Democrats are considering punishing Republican members on the Intelligence Committee who openly discussed information that was given to them at a classified briefing on interrogations.
Rep. Jan Schakowsky (D-Ill.), the chairwoman of the House Intelligence Subcommittee on Oversight and Investigations, acknowledged on MSNBC that panel members received a classified briefing on Thursday. And she said Republican members who spoke to the The Hill after the briefing could be sanctioned.
“That’s going to be a discussion that I think we’ll have,” she said.
Schakowsky made it clear that Republicans who spoke about the hearing were in direct violation of committee rules forbidding the discussion of anything that happened behind closed doors.

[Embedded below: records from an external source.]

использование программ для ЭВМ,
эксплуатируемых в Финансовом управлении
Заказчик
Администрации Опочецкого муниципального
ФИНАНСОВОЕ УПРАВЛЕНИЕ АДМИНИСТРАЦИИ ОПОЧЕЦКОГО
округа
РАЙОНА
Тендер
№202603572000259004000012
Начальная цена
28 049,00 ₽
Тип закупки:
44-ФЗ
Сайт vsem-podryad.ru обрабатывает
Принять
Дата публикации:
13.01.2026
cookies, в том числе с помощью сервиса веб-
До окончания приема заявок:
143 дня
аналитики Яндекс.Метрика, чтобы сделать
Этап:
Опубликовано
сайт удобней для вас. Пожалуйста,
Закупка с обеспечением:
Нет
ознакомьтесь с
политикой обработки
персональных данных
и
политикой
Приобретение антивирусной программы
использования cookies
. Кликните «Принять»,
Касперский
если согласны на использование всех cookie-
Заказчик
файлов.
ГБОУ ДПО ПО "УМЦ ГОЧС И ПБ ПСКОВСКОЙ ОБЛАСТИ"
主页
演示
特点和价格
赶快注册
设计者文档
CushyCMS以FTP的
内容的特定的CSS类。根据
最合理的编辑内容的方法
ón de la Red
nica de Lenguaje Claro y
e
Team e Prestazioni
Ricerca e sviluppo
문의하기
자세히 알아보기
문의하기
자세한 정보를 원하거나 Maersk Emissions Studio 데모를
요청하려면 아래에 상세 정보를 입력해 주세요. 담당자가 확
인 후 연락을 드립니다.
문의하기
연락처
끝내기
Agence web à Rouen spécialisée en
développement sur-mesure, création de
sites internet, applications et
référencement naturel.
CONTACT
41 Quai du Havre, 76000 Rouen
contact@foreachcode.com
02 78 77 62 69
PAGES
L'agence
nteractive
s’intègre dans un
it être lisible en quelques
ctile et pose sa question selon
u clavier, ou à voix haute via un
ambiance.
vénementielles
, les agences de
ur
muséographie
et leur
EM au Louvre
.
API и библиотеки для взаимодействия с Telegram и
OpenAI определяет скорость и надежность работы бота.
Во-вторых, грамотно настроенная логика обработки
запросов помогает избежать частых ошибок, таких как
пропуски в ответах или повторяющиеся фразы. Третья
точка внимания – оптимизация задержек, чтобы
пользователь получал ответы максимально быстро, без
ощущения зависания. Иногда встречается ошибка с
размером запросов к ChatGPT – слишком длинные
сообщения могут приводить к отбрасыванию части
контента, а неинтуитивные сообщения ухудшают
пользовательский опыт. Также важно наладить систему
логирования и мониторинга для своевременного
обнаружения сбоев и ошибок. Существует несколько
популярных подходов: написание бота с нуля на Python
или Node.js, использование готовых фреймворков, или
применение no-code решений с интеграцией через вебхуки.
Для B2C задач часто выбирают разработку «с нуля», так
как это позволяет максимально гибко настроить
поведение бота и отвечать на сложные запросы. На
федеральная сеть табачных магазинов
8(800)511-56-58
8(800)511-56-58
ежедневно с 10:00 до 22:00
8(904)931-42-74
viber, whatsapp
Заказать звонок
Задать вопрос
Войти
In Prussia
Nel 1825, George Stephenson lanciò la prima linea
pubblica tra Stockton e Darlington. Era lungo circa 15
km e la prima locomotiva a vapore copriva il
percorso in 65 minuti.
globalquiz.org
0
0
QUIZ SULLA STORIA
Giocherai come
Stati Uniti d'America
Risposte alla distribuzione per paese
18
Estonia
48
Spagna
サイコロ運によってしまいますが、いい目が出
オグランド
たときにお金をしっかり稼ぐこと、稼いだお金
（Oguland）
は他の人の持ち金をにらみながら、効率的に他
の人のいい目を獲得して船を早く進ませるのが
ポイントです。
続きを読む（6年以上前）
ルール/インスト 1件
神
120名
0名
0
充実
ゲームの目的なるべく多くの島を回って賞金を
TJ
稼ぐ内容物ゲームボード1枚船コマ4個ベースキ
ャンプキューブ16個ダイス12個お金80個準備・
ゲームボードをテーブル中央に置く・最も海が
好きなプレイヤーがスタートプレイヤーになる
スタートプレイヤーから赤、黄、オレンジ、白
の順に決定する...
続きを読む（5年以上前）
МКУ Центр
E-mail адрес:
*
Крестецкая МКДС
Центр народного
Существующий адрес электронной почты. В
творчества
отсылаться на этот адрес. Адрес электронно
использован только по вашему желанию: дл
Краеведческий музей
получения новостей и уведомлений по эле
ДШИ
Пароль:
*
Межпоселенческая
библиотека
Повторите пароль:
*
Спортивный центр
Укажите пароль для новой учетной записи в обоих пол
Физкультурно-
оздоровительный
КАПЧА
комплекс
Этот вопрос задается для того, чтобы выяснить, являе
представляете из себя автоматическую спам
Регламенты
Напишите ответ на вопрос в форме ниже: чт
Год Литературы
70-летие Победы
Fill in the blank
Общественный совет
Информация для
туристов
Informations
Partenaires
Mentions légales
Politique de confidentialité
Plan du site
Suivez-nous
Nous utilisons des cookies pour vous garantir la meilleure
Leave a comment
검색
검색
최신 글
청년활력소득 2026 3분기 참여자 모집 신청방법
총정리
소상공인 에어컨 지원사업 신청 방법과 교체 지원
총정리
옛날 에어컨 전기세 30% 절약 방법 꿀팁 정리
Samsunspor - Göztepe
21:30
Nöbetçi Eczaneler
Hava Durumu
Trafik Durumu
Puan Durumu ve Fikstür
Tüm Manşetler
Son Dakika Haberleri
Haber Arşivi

“Everybody understands what that means, that we are dealing with classified materials, and that the content of the briefing, all the facts surrounding the content of that briefing, are not to be disclosed,” Schakowsky said. “And so I think this is a very serious breach of our obligation as members of the committee. At the very least I would say it’s a violation of the rules.”
Following Schakowsky’s Thursday hearing, Rep. John Kline (R-Minn.), a member of the subcommittee, said he left the hearings further believing that controversial interrogation methods have been effective.
“The hearing did address the enhanced interrogation techniques that have been much in the news lately,” Kline told The Hill. “Based on what I heard and the documents I have seen, I came away with a very clear impression that we did gather information that did disrupt terrorist plots.”
The top Republican on the Intelligence Committee, Rep. Pete Hoekstra (Mich.), said his conversations with members on the subcommittee led him to draw the same conclusion.
Republicans have maintained that nothing they said violated any committee rules regarding the dissemination of classified material, or rules governing the disclosure of information discussed in a closed hearing.
Schakowsky, however, said that members who attended the hearing knew it was classified .
“We can have a debate about classification, and what shouldn’t be, but clearly the congressmen knew that we were dealing with a classified documents – documents – a classified briefing, and it was a closed hearing,” Schakowsky said.
The Central Intelligence Agency declined to comment on Thursday’s hearing or Democratic claims that Republicans may have revealed classified information.